Ich habe soeben gehässige Gedanken hegen wollen, aber ich verbiete mir das. Dann habe ich lesen wollen, aber ich bin dazu nicht imstande gewesen, der Inhalt des Buches hat mich nicht ergriffen, da habe ich das Buch weggelegt, denn es ist mir unmöglich zu lesen, ohne begeistert von der Lektüre zu sein. So sitze ich nun an diesem Tisch und beschäftige mich mit der eigenen Person, da ich niemanden auf der Welt besitze, der begehrt, von mir irgendwelche Nachrichten zu erhalten. Wie lange habe ich nun schon keinen warmen Brief geschrieben? Jener Brief an die Frau Weiß gibt mir deutlich zu verstehen, wie es mich aus dem Kreis nahestehender und teilnehmender Menschen herausgeschüttelt und -gerüttelt hat, wie sehr mir Menschen fehlen, die aus natürlichen Gründen ein billiges Recht haben, von mir Auskunft über mein Wesen und Treiben zu fordern. Jener Brief ist mit einem ersonnenen und erdichteten Gefühl geschrieben worden, er ist wahr, aber er ist zugleich eine Erfindung gewesen, herauserfunden aus einem Geist, der erschreckt ist, darüber, daß ihm einfachere und näherliegende Beziehungen vollständig mangeln. Bin ich ruhig jetzt? Ja. Und ich sage zu der mittäglichen Stille, was ich jetzt sage. Rund um mich herrscht sonntägliche Ruhe, schade, daß ich das nicht irgend einem Menschen von Gewicht mitteilen kann, denn das wäre ein ganz hübscher Briefanfang. Doch jetzt will ich mein Wesen ein bißchen beschreiben.

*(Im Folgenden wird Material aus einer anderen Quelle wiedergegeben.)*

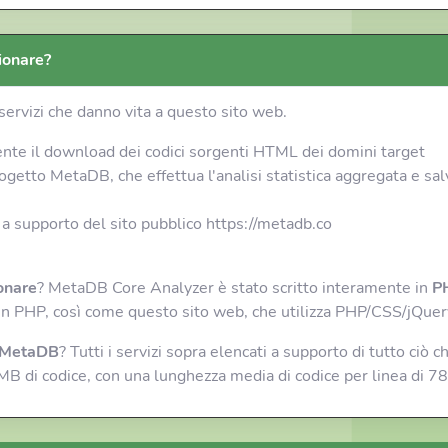
ionare?
ervizi che danno vita a questo sito web.
amente il download dei codici sorgenti HTML dei domini target
progetto MetaDB, che effettua l'analisi statistica aggregata e sa
 a supporto del sito pubblico https://metadb.co
onare
? MetaDB Core Analyzer è stato scritto interamente in
PH
in PHP, così come questo sito web, che utilizza PHP/CSS/jQuer
r MetaDB
? Tutti i servizi sopra elencati a supporto di tutto ci
2MB di codice, con una lunghezza media di codice per linea di 78 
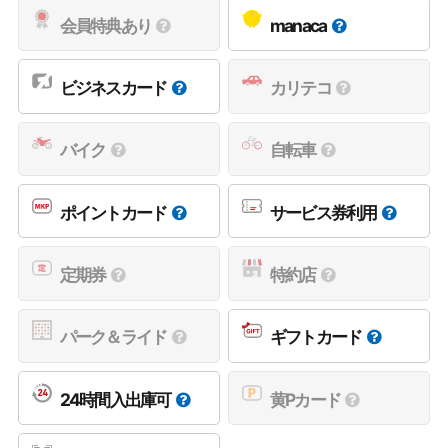
会員特典あり
manaca
ビジネスカード
カリテコ
バイク
自転車
ポイントカード
サービス券利用
定期券
特約店
パーク＆ライド
ギフトカード
24時間入出庫可
黄Pカード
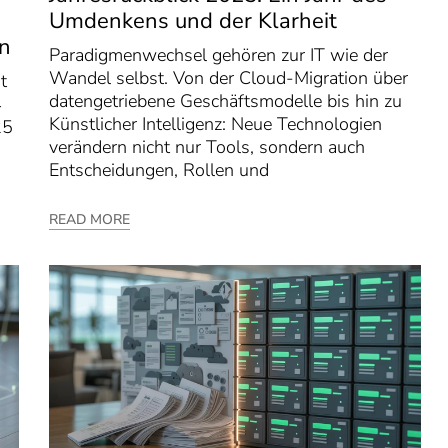
Umdenkens und der Klarheit
en
Paradigmenwechsel gehören zur IT wie der
Wandel selbst. Von der Cloud-Migration über
t
datengetriebene Geschäftsmodelle bis hin zu
4
Künstlicher Intelligenz: Neue Technologien
25
verändern nicht nur Tools, sondern auch
Entscheidungen, Rollen und
READ MORE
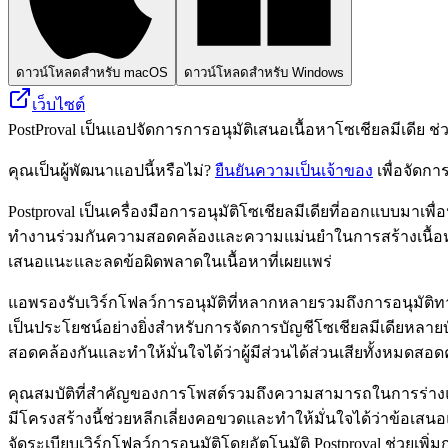
ดาวน์โหลดสำหรับ macOS
ดาวน์โหลดสำหรับ Windows
เว็บไซต์
PostProval เป็นแอปจัดการการอนุมัติเสนอเนื้อหาโซเชียลมีเดีย 
คุณเป็นผู้พัฒนาแอปนี้หรือไม่?
ยืนยันความเป็นเจ้าของ
เพื่อจัดกา
Postproval เป็นเครื่องมือการอนุมัติโซเชียลมีเดียที่ออกแบบมาเพ
ทำงานร่วมกันความสอดคล้องและความแม่นยำในการสร้างเนื้อหาโ
เสนอแนะและลดข้อผิดพลาดในเนื้อหาที่เผยแพร่
แอพรองรับเวิร์กโฟลว์การอนุมัติที่หลากหลายรวมถึงการอนุมั
เป็นประโยชน์อย่างยิ่งสำหรับการจัดการบัญชีโซเชียลมีเดียหลายบ
สอดคล้องกันและทำให้มั่นใจได้ว่าผู้มีส่วนได้ส่วนเสียทั้งหมดสอด
คุณสมบัติที่สำคัญของการโพสต์รวมถึงความสามารถในการร่างแต่ละขั
มีโครงสร้างนี้ช่วยหลีกเลี่ยงคอขวดและทำให้มั่นใจได้ว่าข้อ
จัดระเบียบเวิร์กโฟลว์การอนุมัติโดยอัตโนมัติ Postproval ช่วยเพ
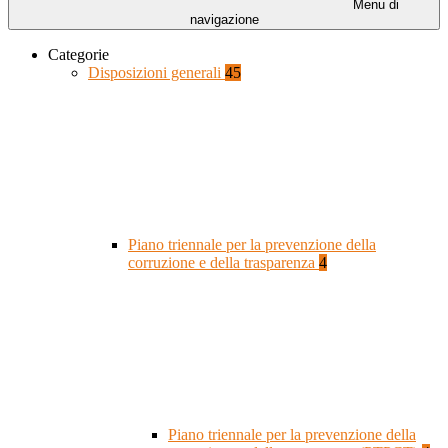
Menu di
navigazione
Categorie
Disposizioni generali
45
Piano triennale per la prevenzione della
corruzione e della trasparenza
4
Piano triennale per la prevenzione della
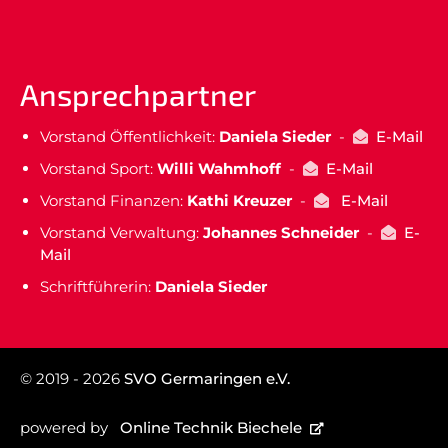
Ansprechpartner
Vorstand Öffentlichkeit:
Daniela Sieder
-
E-Mail
Vorstand Sport:
Willi Wahmhoff
-
E-Mail
Vorstand Finanzen:
Kathi Kreuzer
-
E-Mail
Vorstand Verwaltung:
Johannes Schneider
-
E-
Mail
Schriftführerin:
Daniela Sieder
© 2019 - 2026
SVO Germaringen e.V.
powered by
Online Technik Biechele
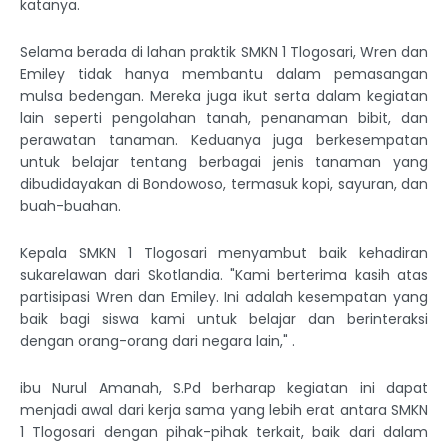
katanya.
Selama berada di lahan praktik SMKN 1 Tlogosari, Wren dan
Emiley tidak hanya membantu dalam pemasangan
mulsa bedengan. Mereka juga ikut serta dalam kegiatan
lain seperti pengolahan tanah, penanaman bibit, dan
perawatan tanaman. Keduanya juga berkesempatan
untuk belajar tentang berbagai jenis tanaman yang
dibudidayakan di Bondowoso, termasuk kopi, sayuran, dan
buah-buahan.
Kepala SMKN 1 Tlogosari menyambut baik kehadiran
sukarelawan dari Skotlandia. "Kami berterima kasih atas
partisipasi Wren dan Emiley. Ini adalah kesempatan yang
baik bagi siswa kami untuk belajar dan berinteraksi
dengan orang-orang dari negara lain," .
ibu Nurul Amanah, S.Pd berharap kegiatan ini dapat
menjadi awal dari kerja sama yang lebih erat antara SMKN
1 Tlogosari dengan pihak-pihak terkait, baik dari dalam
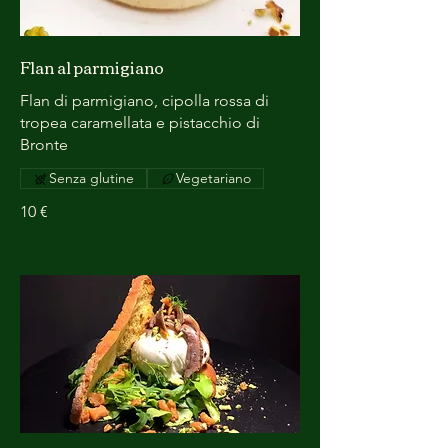
Flan al parmigiano
Flan di parmigiano, cipolla rossa di
tropea caramellata e pistacchio di
Bronte
Senza glutine
Vegetariano
10 €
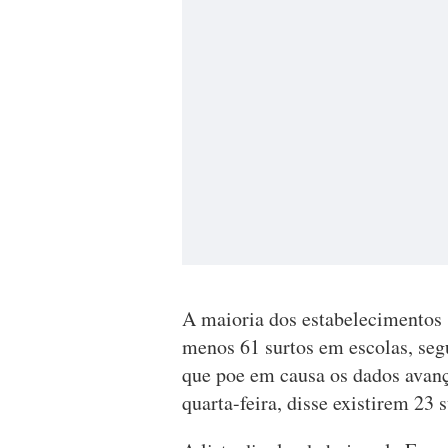
A maioria dos estabelecimentos "
menos 61 surtos em escolas, seg
que poe em causa os dados avanç
quarta-feira, disse existirem 23 s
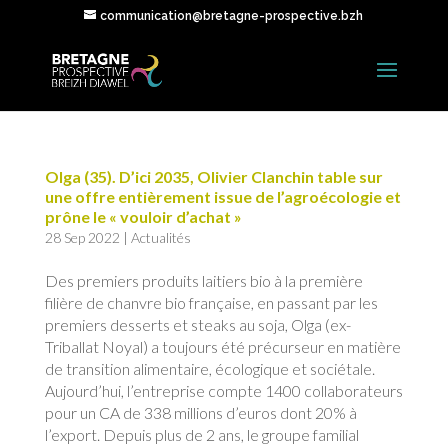
communication@bretagne-prospective.bzh
Olga (35). D’ici 2035, Olivier Clanchin table sur
une offre entièrement issue de l’agroécologie et
prône le « vouloir d’achat »
28 Sep 2022
|
Actualités
Des premiers produits laitiers bio à la première
filière de chanvre bio française, en passant par les
premiers desserts et steaks au soja, Olga (ex-
Triballat Noyal) a toujours été précurseur en matière
de transition alimentaire, écologique et sociétale.
Aujourd’hui, l’entreprise compte 1400 collaborateurs
pour un CA de 338 millions d’euros dont 20% à
l’export. Depuis plus de 2 ans, le groupe familial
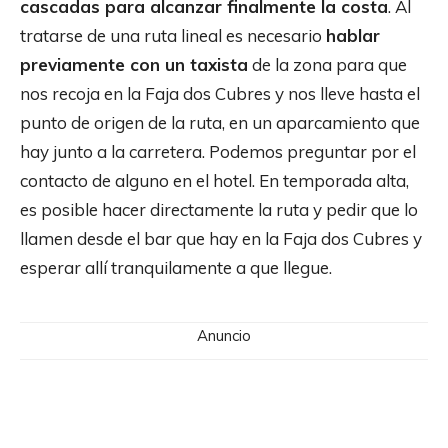
cascadas para alcanzar finalmente la costa
. Al
tratarse de una ruta lineal es necesario
hablar
previamente con un taxista
de la zona para que
nos recoja en la Faja dos Cubres y nos lleve hasta el
punto de origen de la ruta, en un aparcamiento que
hay junto a la carretera. Podemos preguntar por el
contacto de alguno en el hotel. En temporada alta,
es posible hacer directamente la ruta y pedir que lo
llamen desde el bar que hay en la Faja dos Cubres y
esperar allí tranquilamente a que llegue.
Anuncio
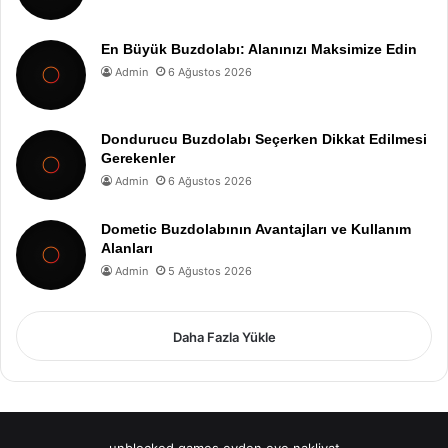
En Büyük Buzdolabı: Alanınızı Maksimize Edin
Admin
6 Ağustos 2026
Dondurucu Buzdolabı Seçerken Dikkat Edilmesi
Gerekenler
Admin
6 Ağustos 2026
Dometic Buzdolabının Avantajları ve Kullanım
Alanları
Admin
5 Ağustos 2026
Daha Fazla Yükle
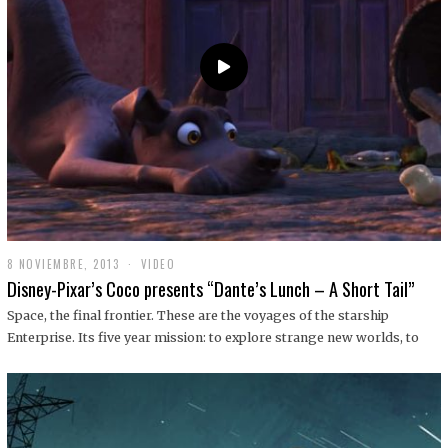
9
8 NOVIEMBRE, 2013
1
VIDEO
9
Disney-Pixar’s Coco presents “Dante’s Lunch – A Short Tail”
D
I
Space, the final frontier. These are the voyages of the starship
C
Enterprise. Its five year mission: to explore strange new worlds, to
I
E
M
B
R
E
,
2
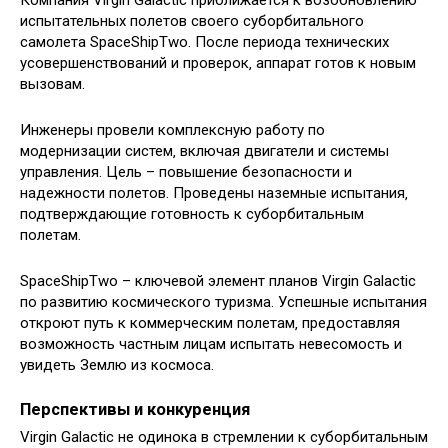
испытательных полетов своего суборбитального
самолета SpaceShipTwo. После периода технических
усовершенствований и проверок‚ аппарат готов к новым
вызовам.
Инженеры провели комплексную работу по
модернизации систем‚ включая двигатели и системы
управления. Цель – повышение безопасности и
надежности полетов. Проведены наземные испытания‚
подтверждающие готовность к суборбитальным
полетам.
SpaceShipTwo – ключевой элемент планов Virgin Galactic
по развитию космического туризма. Успешные испытания
откроют путь к коммерческим полетам‚ предоставляя
возможность частным лицам испытать невесомость и
увидеть Землю из космоса.
Перспективы и конкуренция
Virgin Galactic не одинока в стремлении к суборбитальным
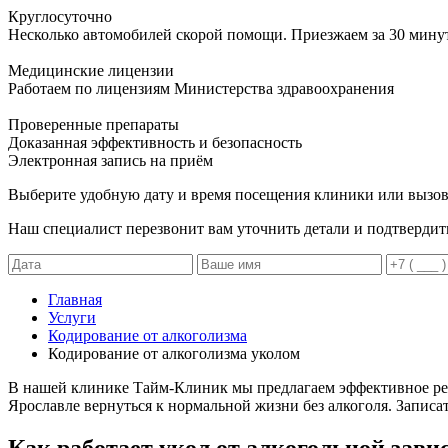
Круглосуточно
Несколько автомобилей скорой помощи. Приезжаем за 30 мину
Медицинские лицензии
Работаем по лицензиям Министерства здравоохранения
Проверенные препараты
Доказанная эффективность и безопасность
Электронная запись
на приём
Выберите удобную дату и время посещения клиники или вызов
Наш специалист перезвонит вам уточнить детали и подтвердит
Главная
Услуги
Кодирование от алкоголизма
Кодирование от алкоголизма уколом
В нашей клинике Тайм-Клиник мы предлагаем эффективное ре
Ярославле вернуться к нормальной жизни без алкоголя. Запис
Как работает укол от алкогольной зави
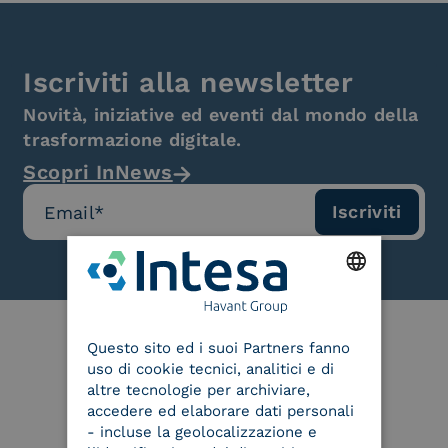
Iscriviti alla newsletter
Novità, iniziative ed eventi dal mondo della
trasformazione digitale.
Scopri InNews
ENGLISH
Questo sito ed i suoi Partners fanno
ITALIAN
uso di cookie tecnici, analitici e di
Le nostre certificazioni
altre tecnologie per archiviare,
accedere ed elaborare dati personali
- incluse la geolocalizzazione e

Joseph hielt einen Augenblick inne und fuhr dann fort zu schreiben:
Ich komme aus gutem Hause, aber ich glaube, ich habe eine etwas zu flüchtige Erziehung genossen. Ich will mit diesen Worten keineswegs meinen Vater oder meine Mutter anklagen, behüte Gott im Himmel, sondern ich will nur versuchen, ob ich mir klar darüber werden kann, was mit meiner Person eigentlich los ist und mit dem Umkreis von Welt, der die Mühe gehabt hat, mich zu ertragen. Die Verhältnisse, in denen ein Kind aufwächst, erziehen dasselbe großenteils. Die ganze Gegend und Gemeinde helfen mit, es zu erziehen. Das elterliche Wort und die Schule sind freilich die Hauptsache, aber was ist das für eine Art und Weise, mich hier mit meiner eigenen, werten Person zu befassen, ich gehe lieber baden.
Der zum Tagebuchschreiben so wenig taugliche Gehülfe legte die Feder beiseite, zerriß das Geschriebene und verließ das Zimmer.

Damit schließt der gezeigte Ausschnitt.